Rhonda any pics of the saltines? How about a recipe? How were they? When I made them, they were a different texture from store bought crackers but were still good. I hate to say it but I liked the store bought better as far as crispness. I would like to try again to see if I can't do better next time.


----------



## rkintn (Dec 12, 2002)

tambo said:


> Rhonda any pics of the saltines? How about a recipe? How were they? When I made them, they were a different texture from store bought crackers but were still good. I hate to say it but I liked the store bought better as far as crispness. I would like to try again to see if I can't do better next time.


The recipe was super simple...
Ingredients
1 c. flour
2 T butter
6-7 T water
1/2 t. salt
plus a little more salt and butter for the tops (optional)
Instructions
In a bowl, mix together the flour and salt.
Add in the melted butter and water.
Mix well, you may have to use your hands.
Roll out and cut into cracker shapes.
Bake at 400 degrees for 15 minutes or until crispy.

I didn't get think to get any pics...we were too busy eating LOL They were good but I should have rolled them out a bit thinner. I add some shredded cheese and garlic powder to the mix and the ones that got good and crispy and brown tasted a lot like Cheezits I'll definitely be making these again. I liked them better than store bought.


----------



## homefire2007 (Sep 21, 2007)

I will be trying that recipe for crackers! I read that if you use a comb to score the crackers (into squares) before baking they easily break apart.


----------



## tambo (Mar 28, 2003)

They sound great!! I saved this recipe to try later!!


----------



## rkintn (Dec 12, 2002)

homefire2007 said:


> I will be trying that recipe for crackers! I read that if you use a comb to score the crackers (into squares) before baking they easily break apart.


I just used my pizza cutter after I rolled them out and put them on the baking sheet. It worked out pretty good


----------



## tambo (Mar 28, 2003)

When I rolled mine out, they looked thin but I should've rolled them even thinner too.


----------



## sustainabilly (Jun 20, 2012)

Here ya go Rhonda. As requested, last weeks attempt.









Peach Upside Down Cake, from the Betty Crocker 1950 edition, copied from "Taste of Home" website. I think it turned out a little too moist. Just a little. Plus, it took about an hour and 10 minutes to get done instead of 45 min. Mostly, I think doubling all the ingredients, straight down the line, made it that way. So, there are a couple of things I'll do differently next time. I'll not add as much liquid. I'm thinking only 1/4 c butter in the bottom of the pan with brn sugar. Also, about 9 or 10 Tbsp of juice for a 9 x 13 instead of 12. I drained the peaches a good while, but being canned, I probably should've drained them for a few hours. I also added some nutmeg. 1/4 tsp. I only needed 3 cns peaches.

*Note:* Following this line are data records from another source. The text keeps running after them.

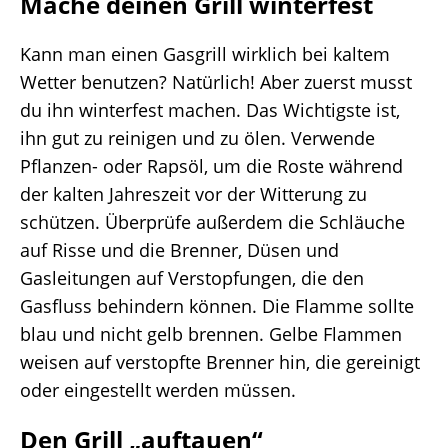
Mache deinen Grill winterfest
Kann man einen Gasgrill wirklich bei kaltem
Wetter benutzen? Natürlich! Aber zuerst musst
du ihn winterfest machen. Das Wichtigste ist,
ihn gut zu reinigen und zu ölen. Verwende
Pflanzen- oder Rapsöl, um die Roste während
der kalten Jahreszeit vor der Witterung zu
schützen. Überprüfe außerdem die Schläuche
auf Risse und die Brenner, Düsen und
Gasleitungen auf Verstopfungen, die den
Gasfluss behindern können. Die Flamme sollte
blau und nicht gelb brennen. Gelbe Flammen
weisen auf verstopfte Brenner hin, die gereinigt
oder eingestellt werden müssen.
Den Grill „auftauen“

Below is the recipe as I copied it.
------------------------------------------------------------------------- 
I double this for a 9x13 pan

melt 1/3 C butter in a 10" baking dish
sprinkle 1/2 C brown sugar over butter
Place peaches open side down (with a marachino cherry in the center if you like) on top of brown sugar butter in pan

Cake....
2 eggs beaten until creamy yellow

add: 2/3 C Sugar
beat
Beat in all at once
6 Tbsp peach juice (either from can or fresh depending on what you use)
1 Tsp flavoring (I use vanilla/almond mixed together) (3/4 tsp vanilla 1/4 tsp almond)

sift together and slowly add:
1 C flour
1/2 Tsp baking powder
1/4 tsp salt

beat well together
spread over peaches

make sure you put a drip pan under this because it will drip!

Bake 350 for 45 minutes until cake is done!

If using canned peaches 2 cans for a 10" 

This same recipe is used for Pinneapple, apricot, prune and peach!


----------



## sustainabilly (Jun 20, 2012)

I made a flan yesterday for my weekly adventure in baking. I didn't think much of its taste and texture last night. But, with some coffee this morning? _Yum!_ Even though I chilled it before we tried it last night, I think it needed the longer overnight cooling to firm up more and for the flavors to meld properly. Still have work to do on perfecting the caramel by the method you use to cook _this_ dish. It' not like Dulce de Leche (sweetened cond. milk caramel) But, I can live with that. _That_ kind of practice ain't so bad.


----------



## newfieannie (Dec 24, 2006)

that sure is a scrumptious looking flan. cake? I've never made a flan myself. looks somewhat similar to the tortes I make. girls. are you taking note? besides being good looking and a worker.he's a great cook. ~Georgia.


----------



## Tommyice (Dec 5, 2010)

Georgia it's a custard with a caramel sauce.

Karl, was that a dry caramel process?


----------



## sustainabilly (Jun 20, 2012)

Thank you Georgia. Coming from you, that's quite a compliment.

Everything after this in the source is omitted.